With Wren we had four showers and the child had more clothes than Dennis and I combined before she was born. We spent $500 on a crib that has now become a glorified doll holder since we co-sleep. We took natural birthing classes for eight weeks. During the first pregnancy, we had time to do these things because we didn’t have a child yet.
Yesterday I bought Sammy clothes. This puts him up to a total of six pairs, more than enough I say until we see if he actually needs the newborn or zero to three months size. Sammy is getting a bassinet from my sister that she received from a friend because we know another $500 crib would be empty anyway since he will be in our room for night feedings and, when he’s big enough, our bed. We haven’t even been able to squeeze in a refresher course for our birthing class, but thankfully our birthing coach from last time has offered to doula if we need her. Between that and reading our birthing book from last time, we’re considering ourselves ready to go.
It’s not that we care less about this pregnancy or this child; it’s just a more mellow attitude the second time around. Sleep deprivation? Been there, done that. Putting together a nursery my child spends no time in because she’s attached to us all the time, which I love? Did that too. I have friends who decorate for fun, but I decorate because people walk in my house and think we’ve lived there for two weeks instead of over two years. It does not rank high on my priority list. If I thought Sammy would be in his nursery a lot, we’d be working on turning the office into a nursery a little bit faster. I know where he’ll be though; attached to me nursing or riding in his baby sling so he can hear my heart and get acclimated to the outside the womb world in his own time.

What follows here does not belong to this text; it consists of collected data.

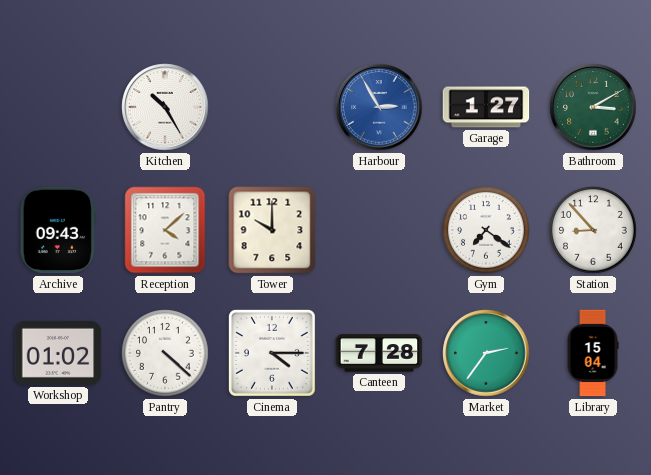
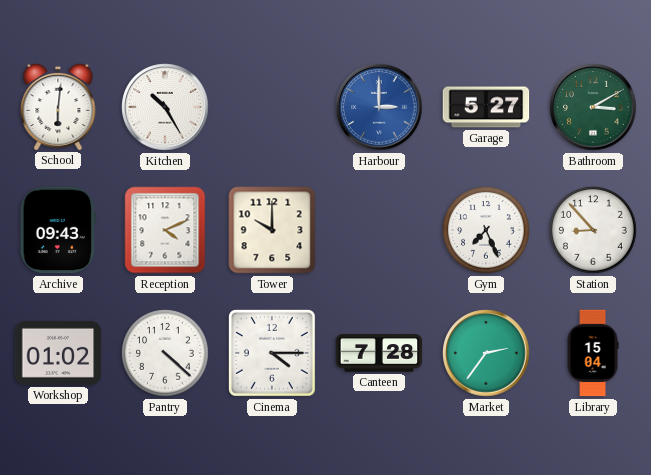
School: none -> 6:01
Harbour: 2:55 -> 3:00
Garage: 1:27 -> 5:27
Reception: 4:08 -> 4:11
Gym: 7:21 -> 7:26
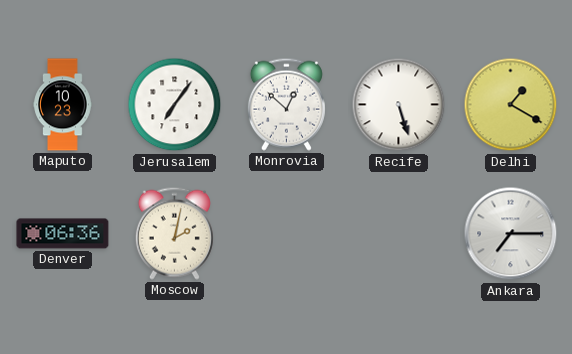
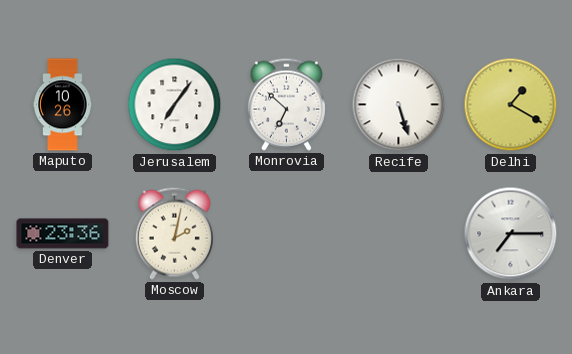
Maputo: 10:23 -> 10:26
Monrovia: 12:52 -> 6:52
Denver: 06:36 -> 23:36
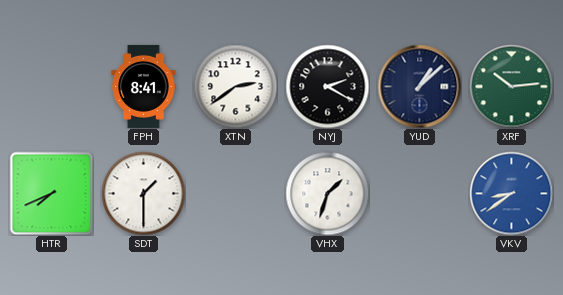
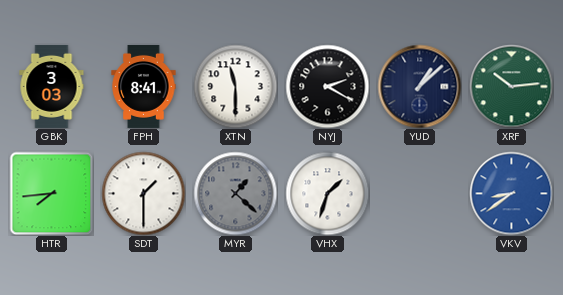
GBK: none -> 3:03
XTN: 2:39 -> 11:30
HTR: 7:41 -> 7:44
MYR: none -> 1:22
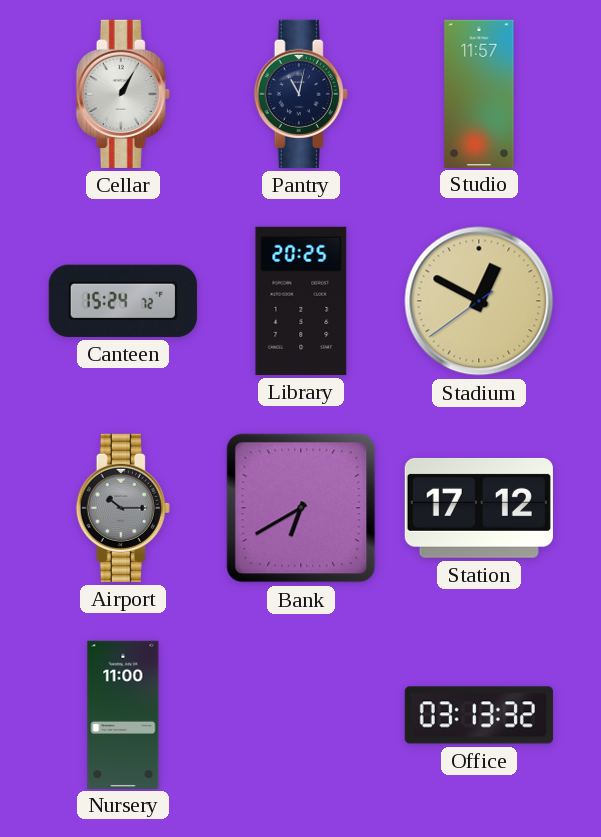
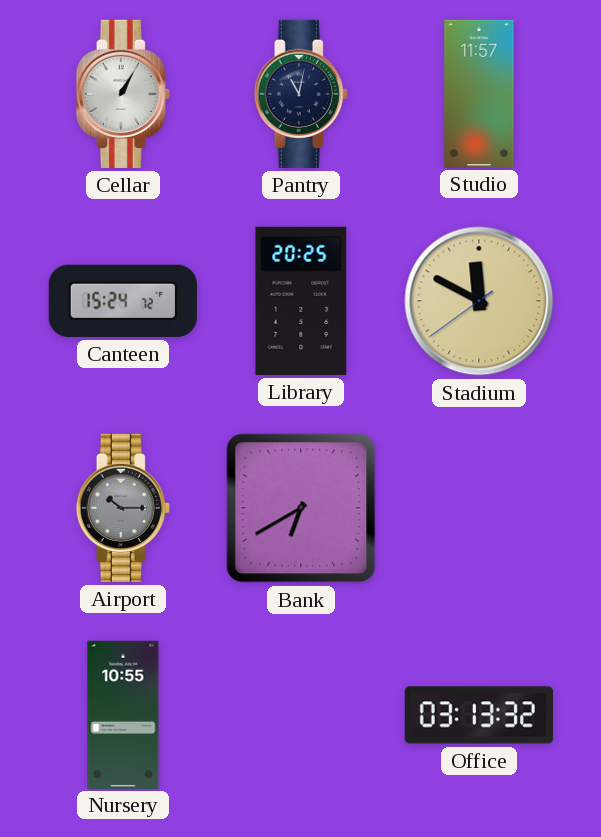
Stadium: 12:49 -> 11:49
Station: 17:12 -> none
Nursery: 11:00 -> 10:55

This time around, I want no showers. Wren’s clothes are now separated into three bins: two are full of clothes that still don’t fit and one is full of clothes she outgrew before the tags came off. I’ve already given away two bins of never worn clothes. When Sammy is given toys, we will have to start using our kitchen cabinets as storage space because Wren’s are already flowing freely out of her room and to every other corner of our house. Plus, most of Wren’s are unisex, so Sammy will have his fair share of toys just waiting. Dennis and I feel like we’ve hit the jackpot because my school has offered us diapers and wipes in leiu of cake and punch, and being second timers, we know how awesome this offer is!

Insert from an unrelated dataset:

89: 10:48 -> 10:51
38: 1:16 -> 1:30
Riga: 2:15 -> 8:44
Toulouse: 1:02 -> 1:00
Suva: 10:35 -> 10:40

I think for us it comes down to seeing our reality. Despite the fact that Wren has been showered with material possessions, and I’m sure Sammy will be too, it’s not what means the most to her. We mean the most to her. Our time spent working on puzzles, reading books, chasing her around the house, going to the park, is all she really wants. It may just be that she is too young, but so far she has never attempted to take a toy she likes from the store. She plays with it at the store, puts it on a shelf and walks out with nothing more than mine or Dennis’ hand and never throws a fit about it. If we were to detach her room from the rest of the house, I think she would honestly care less. As long as dad’s there to play and I’m there to sing, she might not even notice.
Our reality looks different than I expected because I was more of a boundaries person before we had kids. I thought there would be places in our house that were off limits or grown ups only. I cannot imagine it being like that now. Somewhere in between feeding a child from my body, watching her sleep, and obsessing if her temperature was 99 instead of 98.6, I lost all boundaries. I am like one liquid woman who feels connected and flowing through every member of our house. It’s amazing. Dennis and I were watching her sleep last night and he said he couldn’t imagine her not sleeping in our bed. Me either, and I know the time will come when she doesn’t want to.

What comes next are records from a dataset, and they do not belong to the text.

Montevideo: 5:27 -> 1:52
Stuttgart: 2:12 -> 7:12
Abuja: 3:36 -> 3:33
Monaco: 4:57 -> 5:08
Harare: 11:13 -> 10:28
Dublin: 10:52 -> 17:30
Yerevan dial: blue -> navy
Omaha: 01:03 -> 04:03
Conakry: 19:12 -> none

I don’t want Sammy to feel like the hands me down baby or like we didn’t care enough to do all the first baby things with him. It’s not that way at all. Like I said, it’s just a mind set difference and the fact that we were so overly prepared with Wren that we can still use what we have to avoid being wasteful. Sammy and Wren are already distinct, unique, perfect little beings on their own, and any difference in how we prepare for them is not a reflection of our love. It’s just us meeting their needs. Every child is different. You don’t prepare for them or raise them exactly the same. It doesn’t mean you love one more than the other or expect more or less from one than the other. It means you are looking at them as individuals and making your decisions accordingly instead of adopting the one-size-fits-all version of parenting. Though I’m sure we’re destined to make mistakes everyday, I am comfortable with where we are now and how we got here. And I can say this: the excitement of adding another person to our family is just as awesome the second time around.